One of my most pleasurable viewing projects of recent months has been watching the celebrated series of nine "horror" films that Val Lewton produced for RKO in the Forties. I had seen several but not all of these before; I am now six films into the current project, and they are all rewarding experiences. The "horror" tag is a misleading one for many of these films, whether you are comparing them to earlier horror cycles (the Universal monster horrors of the Thirties) or later ones (the slasher films of the Seventies and Eighties). The Lewton films vary quite a bit among themselves, and overt horror elements are sometimes completely absent. They are all shuddery, subtle, and stylish, though: those are their commonalities.

Probably the most famous of these films is the first, Cat People (1942), directed by Jacques Tourneur from a script by DeWitt Bodeen (but Lewton had a writing hand, credited or uncredited, in many of these films). The movie almost maintains its ambiguity about whether the heroine Irena does become, as she fears, a killer cat -- until a shot that, if you take it at face value, settles the matter in the supernatural column. Lewton fought that shot and the studio insisted on it; but it is an effectively scary insert that doesn't jar the poetic mood that Tourneur and his team had been at such pains to establish. Cat People is renowned for how much it unsettles given how little you see, and even this view of a black panther is the merest blink. (William Wellman borrowed liberally from Lewton's method twelve years later in his unusual adaptation of Walter Van Tilburg Clark's Track of the Cat, in which you never actually see the "black painter" -- you just see its tracks and hear its vocalizations.)

The follow-up, Curse of the Cat People (1944), which I have written about before in this blog, came two years later after four intervening films in the cycle. It's a wonderful piece about the fears and fantasies of childhood that has always been criticized for the misrepresentation of its title, which leads people to expect an entirely different sort of film than the delicate tale on view. But the plot linkage with the earlier film is indeed strong: Curse is truly a sequel, but one that has its own independent life and rationale for being.

Lewton did well with cats.
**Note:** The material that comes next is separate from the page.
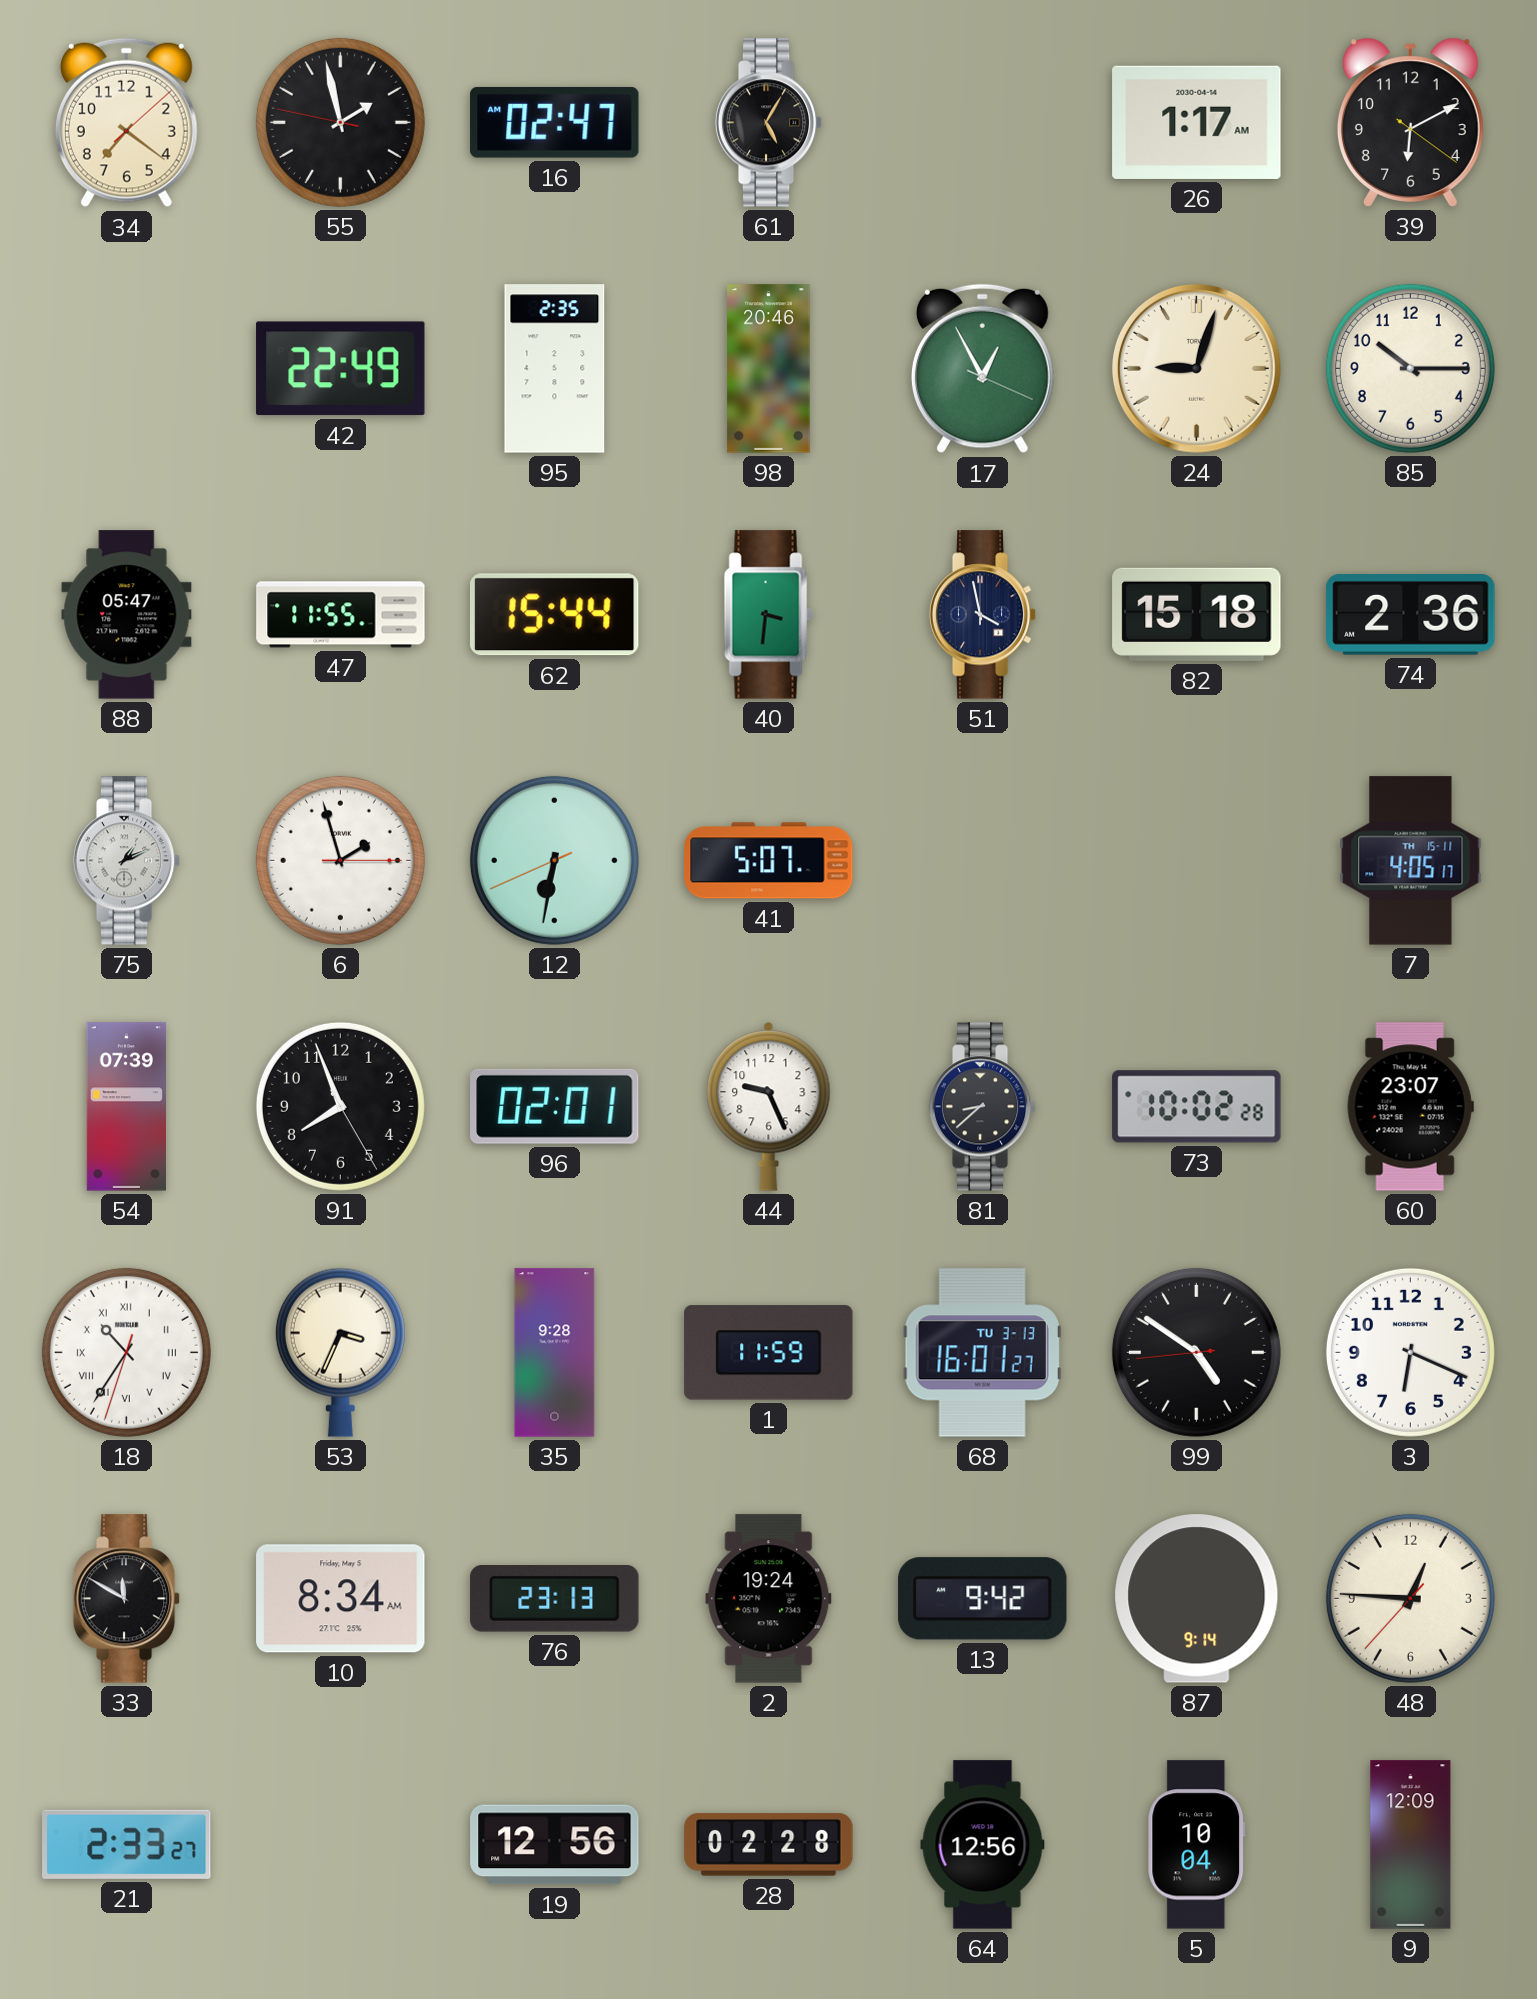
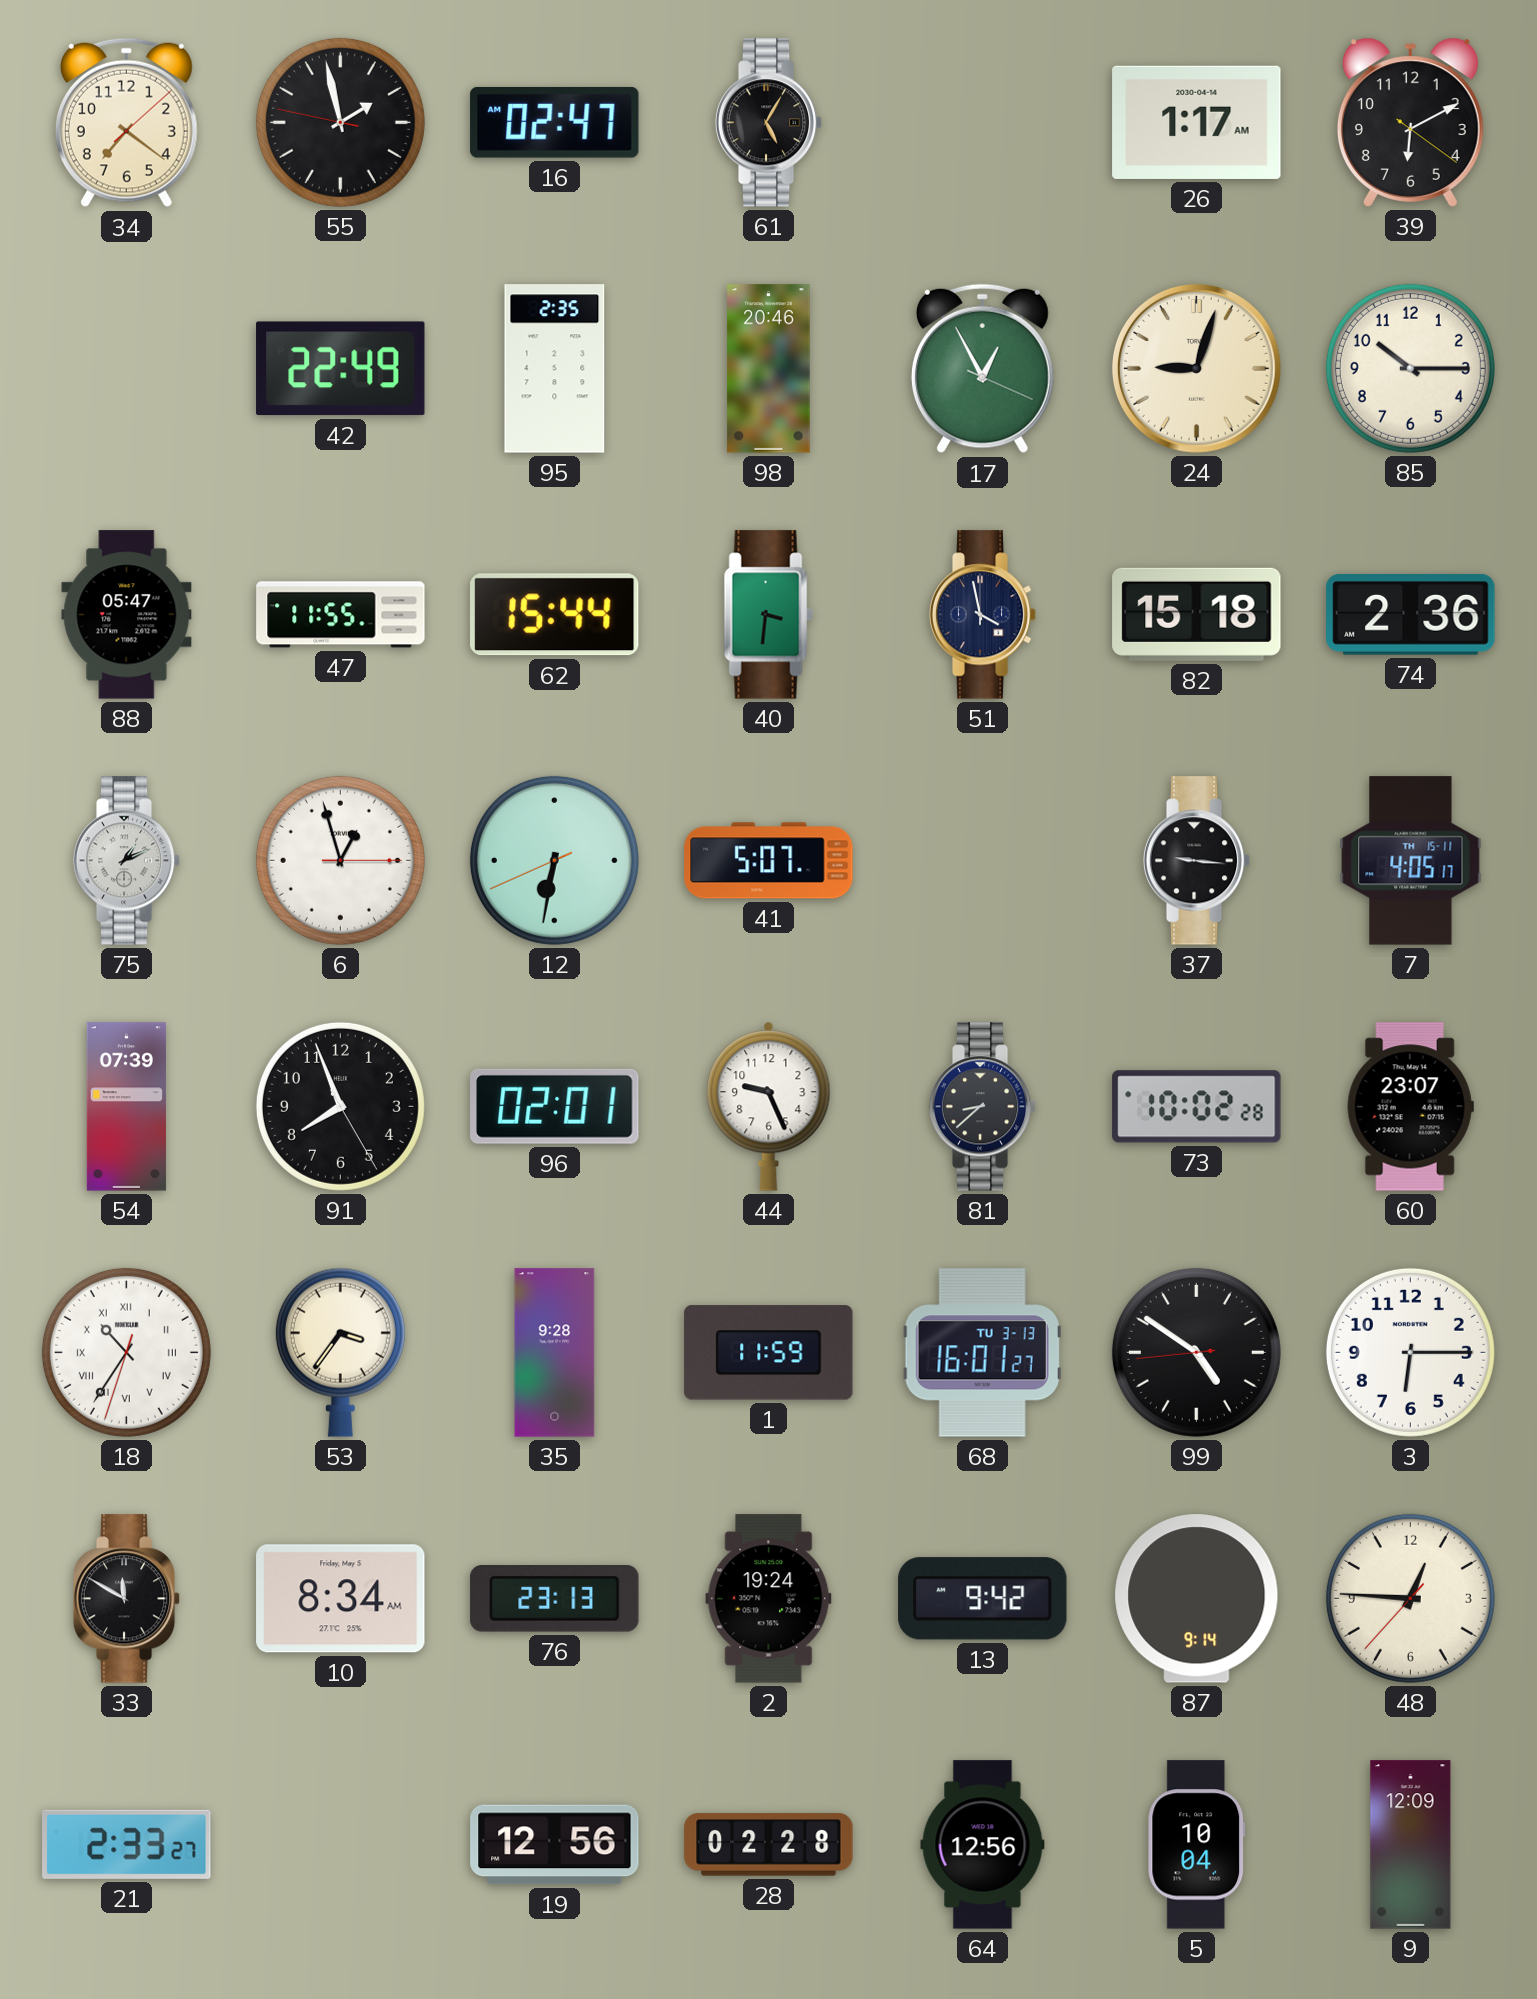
6: 1:57 -> 12:57
37: none -> 9:16
53: 3:34 -> 3:36
3: 6:19 -> 6:15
The same panther that appeared in the insert shot in Cat People was brought back for a more extended role in The Leopard Man (1943). (I have written about leading man Dennis O'Keefe's nice wardobe in the post above.) This film has a flavorful Southwestern setting and no hint of supernatural agency; it is renowned as an early example of a "serial killer" story (based on a novel by Cornell Woolrich). There is a great murder scene in this movie that depends, again, entirely on the unseen (although not the unheard). You can look forward from The Leopard Man to the infamous ear-slicing in Quentin Tarantino's Reservoir Dogs, which people always remember as having seen in excruciating gory detail despite the fact that Tarantino's camera is pointed away during the atrocity, which you actually only hear.

In the same year as The Leopard Man came I Walked with a Zombie (coming up in my viewing schedule), The Seventh Victim, and The Ghost Ship (the Lewton unit was a busy group). The Seventh Victim is one of the most densely packed of all these rather short films (71 minutes in this case). The sheer ballsiness of the movie is striking, and one can't help but wonder how many elements of it got past the Hays Office censors. Devil worshippers? Blatant lesbians? A dark suicidal ending that has to be seen to be believed?
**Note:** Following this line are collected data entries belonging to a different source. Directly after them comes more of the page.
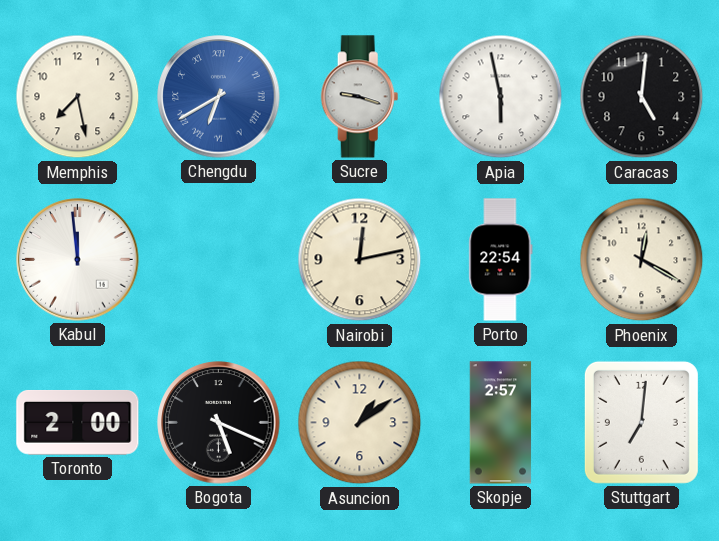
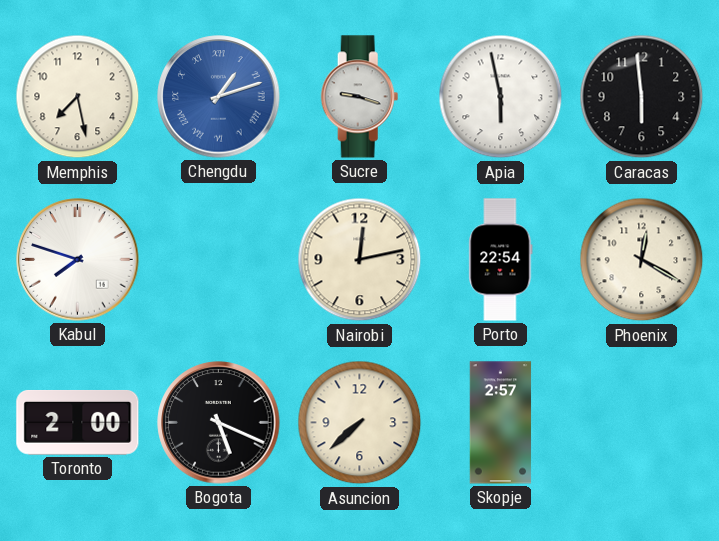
Chengdu: 6:40 -> 1:12
Caracas: 5:01 -> 5:59
Kabul: 11:59 -> 7:48
Asuncion: 1:09 -> 7:38
Stuttgart: 7:01 -> none
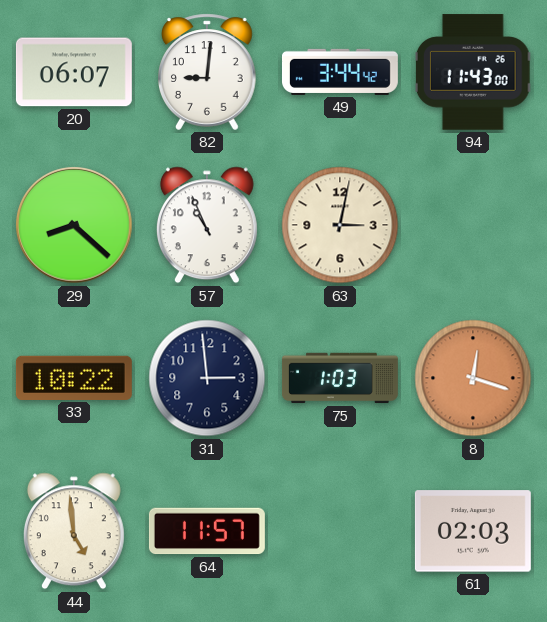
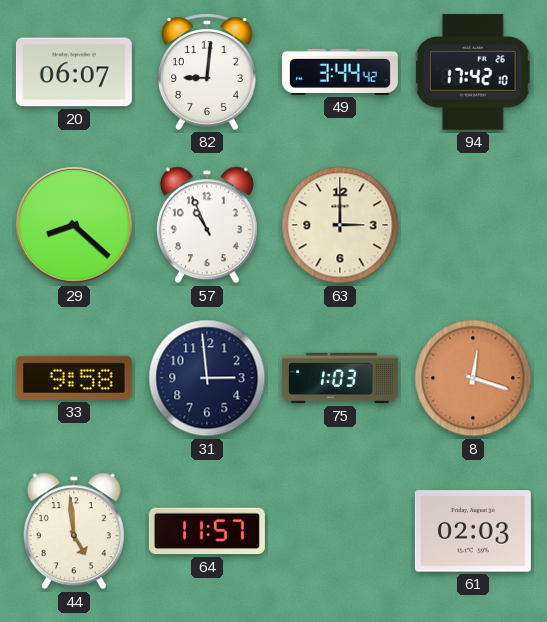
94: 11:43 -> 17:42
63: 3:02 -> 3:00
33: 10:22 -> 9:58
The Ghost Ship is the least celebrated of the Lewtons because of its odd history; a legal dispute over the source material kept it out of view for a half-century. But it is one of my very favorites because of its sea setting. This title is also misleading: there are no ghosts, really no supernatural elements unless you count a deaf-mute sailor who seems a bit clairvoyant. This is a "nautical noir" with an excellent nuanced performance by Richard Dix as a captain whose surface reasonableness and charm masks a madness that becomes gradually apparent to some, not at all to others, and plays out tragically. As in other Lewtons, there is a memorable and unexpected death scene.
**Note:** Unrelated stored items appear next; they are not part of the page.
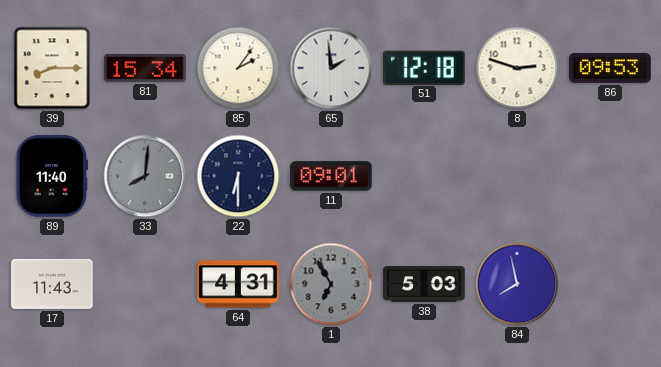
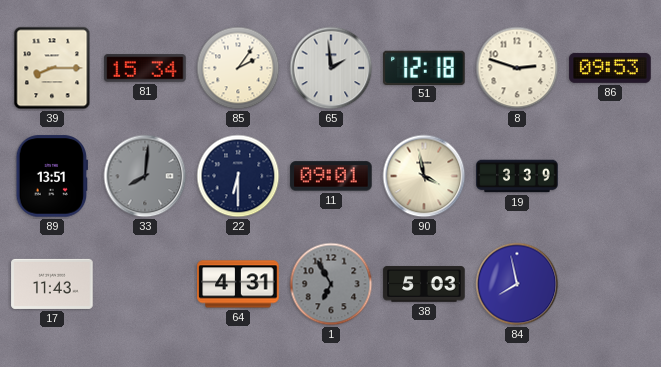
89: 11:40 -> 13:51
90: none -> 3:58
19: none -> 3:39
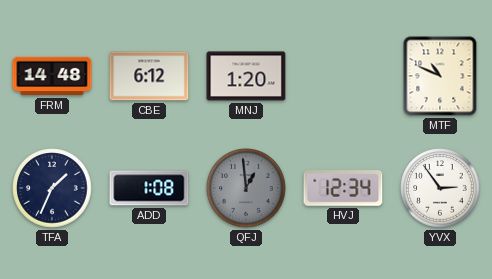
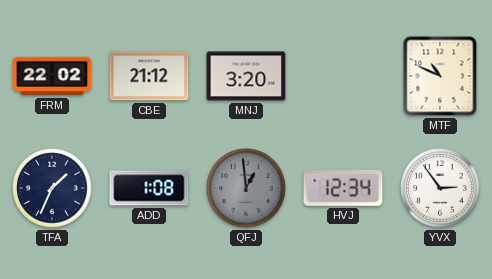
FRM: 14:48 -> 22:02
CBE: 6:12 -> 21:12
MNJ: 1:20 -> 3:20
The last three Lewtons in 1945 and 1946 all starred Boris Karloff: The Body Snatcher (which I've yet to see), Isle of the Dead (next up in my queue), and Bedlam. The last illustrates a good rule of thumb, that any film that starts with William Hogarth prints under the opening credits is going to be wickedly cool. Lewton, who wrote the screenplay himself (under a pseudonym) with director Mark Robson, appropriately gives Hogarth, an early "graphic novelist," a story credit. This tale of the infamous Bedlam insane asylum is cleverly thought out and beautifully executed, with wonderful and believably-in-period art direction, photography, acting, and direction. As with so many other films in the Lewton series, there is no supernatural element; Bedlam is a historical film about real horrors, and an uncommonly effective one.